Gerber is still spinning from her latest career update: a role in the upcoming miniseries Mrs. American Pie, set in 1960s Palm Beach. She shared the news on Instagram a week earlier, with screenshots of the Deadline story alongside a meme from The Office. She finds it awkward to make those kinds of work announcements. “I always try to find a Michael Scott meme that accurately depicts how I’m feeling, to be like, ‘I’m not just trying to brag—I genuinely am freaking out.’” She starts listing off “heroes” in the cast: “Like Carol Burnett. I couldn’t believe it. I grew up watching her. She’s so much of the reason that I wanted to act. And then Kristen Wiig and Laura Dern.” Will Gerber incorporate perfume into her preparations to play teenage Mitzi? “Absolutely,” she answers. “Because I associate scent so closely with memories and things, I try to have a specific scent for characters.” She mulls it over for a beat. “I actually think Mitzi would wear Daisy because she’s very fun.” Plus, the bottle of Ever So Fresh—with its cartoon petals in sunny, citrus tones—conjures a Lilly Pulitzer minidress.

With all this talk of the beach, West Coast and East, what is Gerber’s guide to summer? She starts with the big screen, explaining that Mrs. American Pie has sent her diving back to the 1960s and ’70s. “Pierrot Le Fou is, to me, one of the ultimate summer films. Or La Piscine, which has Jane Birkin, so young, and the style in it is so great.” Her swimwear of choice also skews Mediterranean: “If I’m alone, nothing. I think I got so used to being around no one during the pandemic that I’m like, I want to lay in the sun naked.” Favorite smells are rooted in nostalgia (“Pine and s’mores and barbecuing and moss” from family visits to a Canadian lake house) and nature (“Every time I walk by a flower, I smell it—I can’t help myself”). Iced matcha is lately her warm-weather drink of choice, on account of a recent hiatus from coffee. “If you can’t tell, I’ve already had one today, and I’m like, Ding!” Gerber adds that she turns 21 in early September. Reaching legal drinking age is a bit anticlimactic for someone who has spent so much time in Europe, but “being able to actually toast people in real life is a really wonderful thing.” 

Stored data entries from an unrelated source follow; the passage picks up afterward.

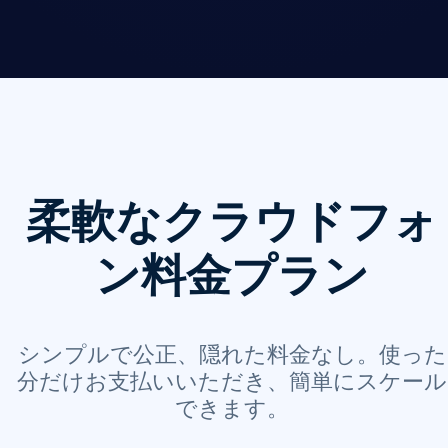
柔軟なクラウドフォ
ン料金プラン
シンプルで公正、隠れた料金なし。使った
分だけお支払いいただき、簡単にスケール
できます。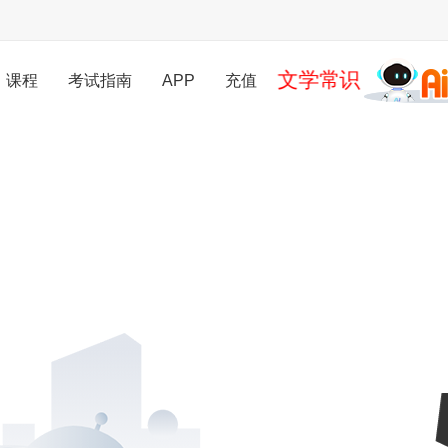
文学常识
课程
考试指南
APP
充值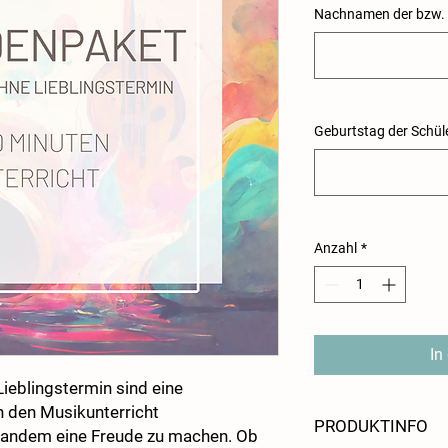
Nachnamen der bzw. 
Geburtstag der Schüle
Anzahl
*
In
ieblingstermin sind eine
n den Musikunterricht
PRODUKTINFO
mandem eine Freude zu machen. Ob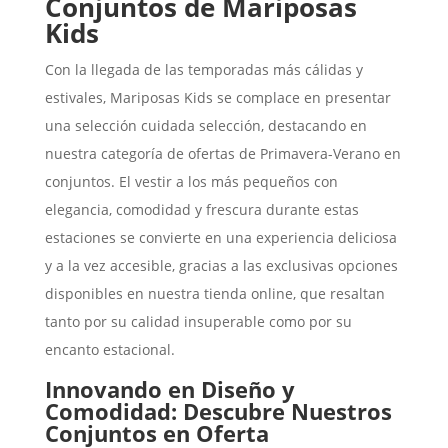
Conjuntos de Mariposas
Kids
Con la llegada de las temporadas más cálidas y
estivales, Mariposas Kids se complace en presentar
una selección cuidada selección, destacando en
nuestra categoría de ofertas de Primavera-Verano en
conjuntos. El vestir a los más pequeños con
elegancia, comodidad y frescura durante estas
estaciones se convierte en una experiencia deliciosa
y a la vez accesible, gracias a las exclusivas opciones
disponibles en nuestra tienda online, que resaltan
tanto por su calidad insuperable como por su
encanto estacional.
Innovando en Diseño y
Comodidad: Descubre Nuestros
Conjuntos en Oferta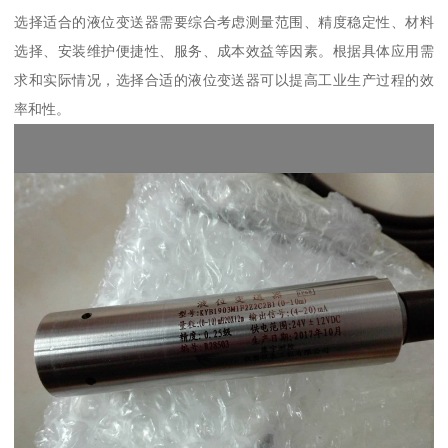
选择适合的液位变送器需要综合考虑测量范围、精度稳定性、材料
选择、安装维护便捷性、服务、成本效益等因素。根据具体应用需
求和实际情况，选择合适的液位变送器可以提高工业生产过程的效
率和性。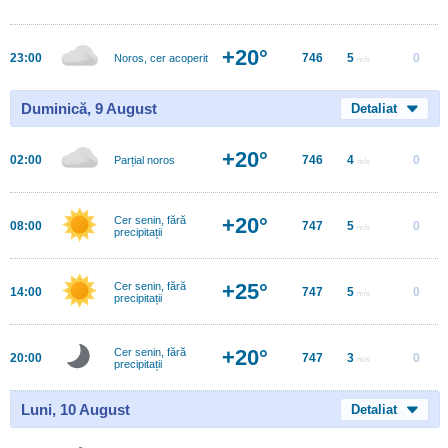
+20°
23:00
746
5
0
Noros, cer acoperit
m/s
Duminică, 9 August
Detaliat
+20°
02:00
746
4
0
Parțial noros
m/s
+20°
Cer senin, fără
08:00
747
5
0
m/s
precipitații
+25°
Cer senin, fără
14:00
747
5
0
m/s
precipitații
+20°
Cer senin, fără
20:00
747
3
0
m/s
precipitații
Luni, 10 August
Detaliat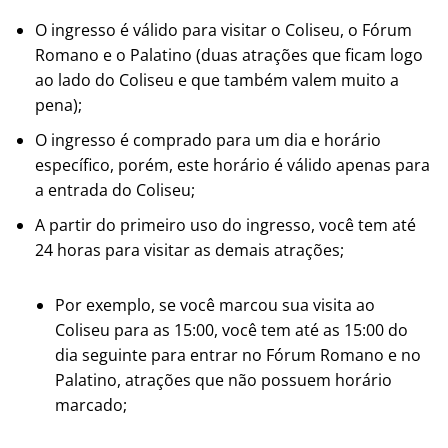
O ingresso é válido para visitar o Coliseu, o Fórum
Romano e o Palatino (duas atrações que ficam logo
ao lado do Coliseu e que também valem muito a
pena);
O ingresso é comprado para um dia e horário
específico, porém, este horário é válido apenas para
a entrada do Coliseu;
A partir do primeiro uso do ingresso, você tem até
24 horas para visitar as demais atrações;
Por exemplo, se você marcou sua visita ao
Coliseu para as 15:00, você tem até as 15:00 do
dia seguinte para entrar no Fórum Romano e no
Palatino, atrações que não possuem horário
marcado;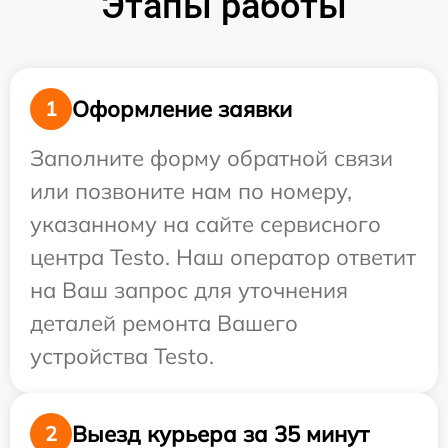
Этапы работы
Оформление заявки
1
Заполните форму обратной связи
или позвоните нам по номеру,
указанному на сайте сервисного
центра Testo. Наш оператор ответит
на Ваш запрос для уточнения
деталей ремонта Вашего
устройства Testo.
Выезд курьера за 35 минут
2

Gerber, who launched a book club in March 2020 and hosted conversations with the likes of Emily Rajtakowski and Normal People’s Daisy Edgar-Jones and Paul Mescal, has a preview recommendation. “A book that I just read that I got an advance copy of—I feel very lucky and I’m going to brag about it—is called I Fear My Pain Interests You, by Stephanie LaCava,” Gerber reports. “I haven’t read a book in a while that just pulled me in, and you’re so immersed in the characters and in the world. It’s quite a slice of life.” A coveted galley is one way to stay cool; so is smart sun protection, even for someone raised steps from the beach in Malibu. “I’m finally at a place where I’m like, okay, I should grow up and actually wear sunscreen now,” Gerber jokes. She likes ClearChoice’s lightweight formula (good for humid New York summers), paired with a Lack of Color bucket hat. “I need to get better at crocheting,” she says, sounding like a student of the ’60s. “That’s my goal: to be able to crochet my own bucket.”